A VENEZUELAN COURT has found 2014 Harvard Kennedy School Alumni Achievement Award winner Leopoldo López MPP 1996 guilty and sentenced him to almost 14 years in prison for inciting violence during political protest movements last year. López is a political opposition leader who was arrested in February 2014 at a time when protesters were calling for government leaders to address the nation’s security and economic problems. Critics have claimed that the arrest and trial were politically motivated.
In a commentary published in the New York Times last Friday (Sept. 25), López writes about his experience in solitary confinement, saying that “great causes require great sacrifices. I am convinced of the justice of our cause: the liberation of a people from the painful consequences of a system of government that has failed economically, socially and politically.”

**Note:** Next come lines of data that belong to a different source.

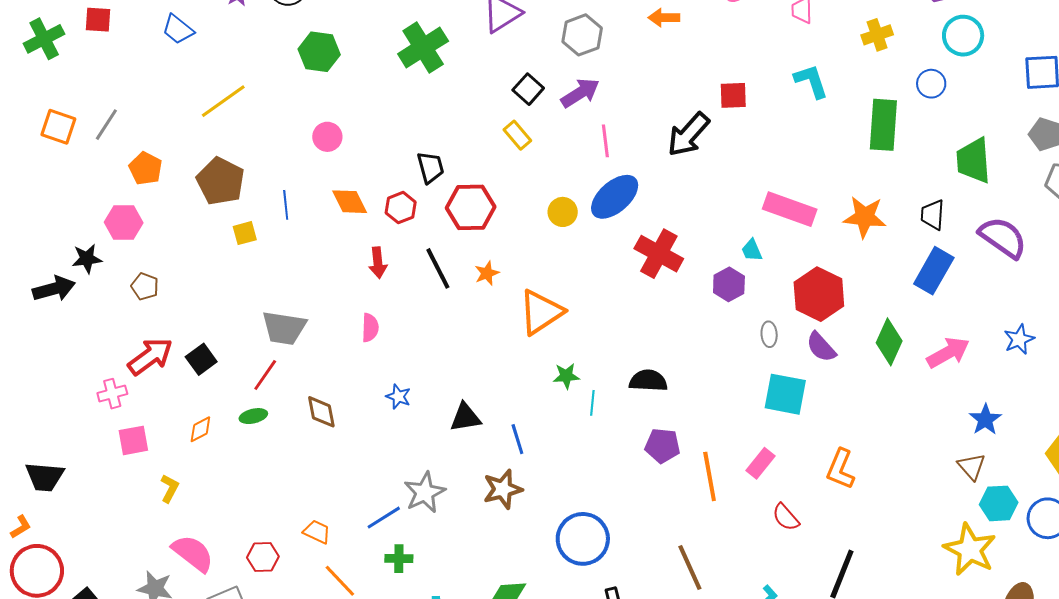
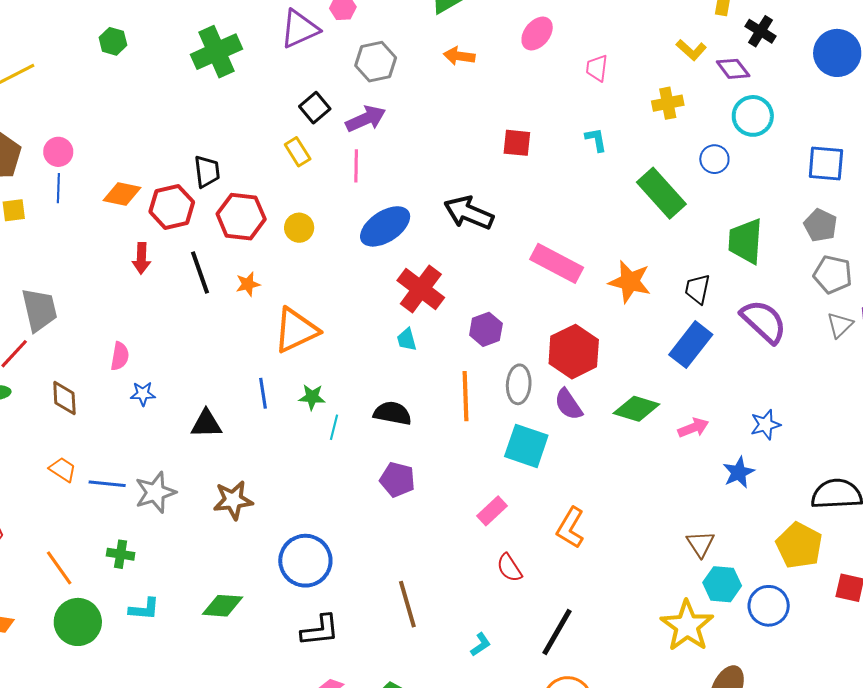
green hexagon: (319, 52) -> (113, 41), size x0.7
cyan L-shape: (811, 81) -> (596, 140), size x0.7
green rectangle: (883, 125) -> (661, 193), turned -54
black arrow: (688, 135) -> (469, 213), moved, turned 63
pink circle: (327, 137) -> (58, 152), moved
pink line: (605, 141) -> (356, 166), moved
orange diamond: (350, 202) -> (122, 194), turned -60
red hexagon: (401, 208) -> (172, 207), size x1.4
yellow circle: (563, 212) -> (299, 228), moved
cyan trapezoid: (752, 250) -> (407, 340), moved
gray trapezoid: (284, 328) -> (39, 310), turned -120
pink semicircle: (370, 328) -> (120, 356), moved
gray ellipse: (769, 334) -> (519, 384), size x1.5
green diamond: (889, 342) -> (636, 409), turned 75
pink arrow: (948, 353) -> (693, 428), size x0.7
blue star: (398, 397) -> (143, 394), turned -30
blue star: (985, 419) -> (739, 472), moved
blue line: (517, 439) -> (263, 393), moved
orange line: (710, 476) -> (466, 396), moved
blue line: (384, 518) -> (107, 484), moved, turned 30
orange trapezoid: (317, 532) -> (63, 469), moved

López’ political career began in the early 1990s when he cofounded the Primero Justicia political party. He was elected mayor of Chacao, a municipality of Caracas, at age 29, just four years after graduating from the Kennedy School. He was reelected in 2004. During his time in office, López was recognized for his efforts to improve the region’s education, public health and transportation systems. In 2008, the organization City Mayors selected him as one of the “world’s most outstanding mayors.”
Last September, seven months after López’ arrest, President Obama called for his release in a speech delivered at the Clinton Global Initiative.
“We stand in solidarity with those who are detained at this very moment. In Venezuela, Leopoldo Lopez; in Burundi, Pierre-Claver Mbonimpa; in Egypt, Ahmed Maher; in China, Liu Xiaobo; and now Ilham Tohti; in Vietnam, Father Ly. And so many others,” Obama said. “They deserve to be free. They ought to be released.”
López was awarded the Harvard Kennedy School (HKS) Alumni Achievement Award in 2014 by the HKS Alumni Board, comprised of 23 elected members who represent the interests of the global HKS community.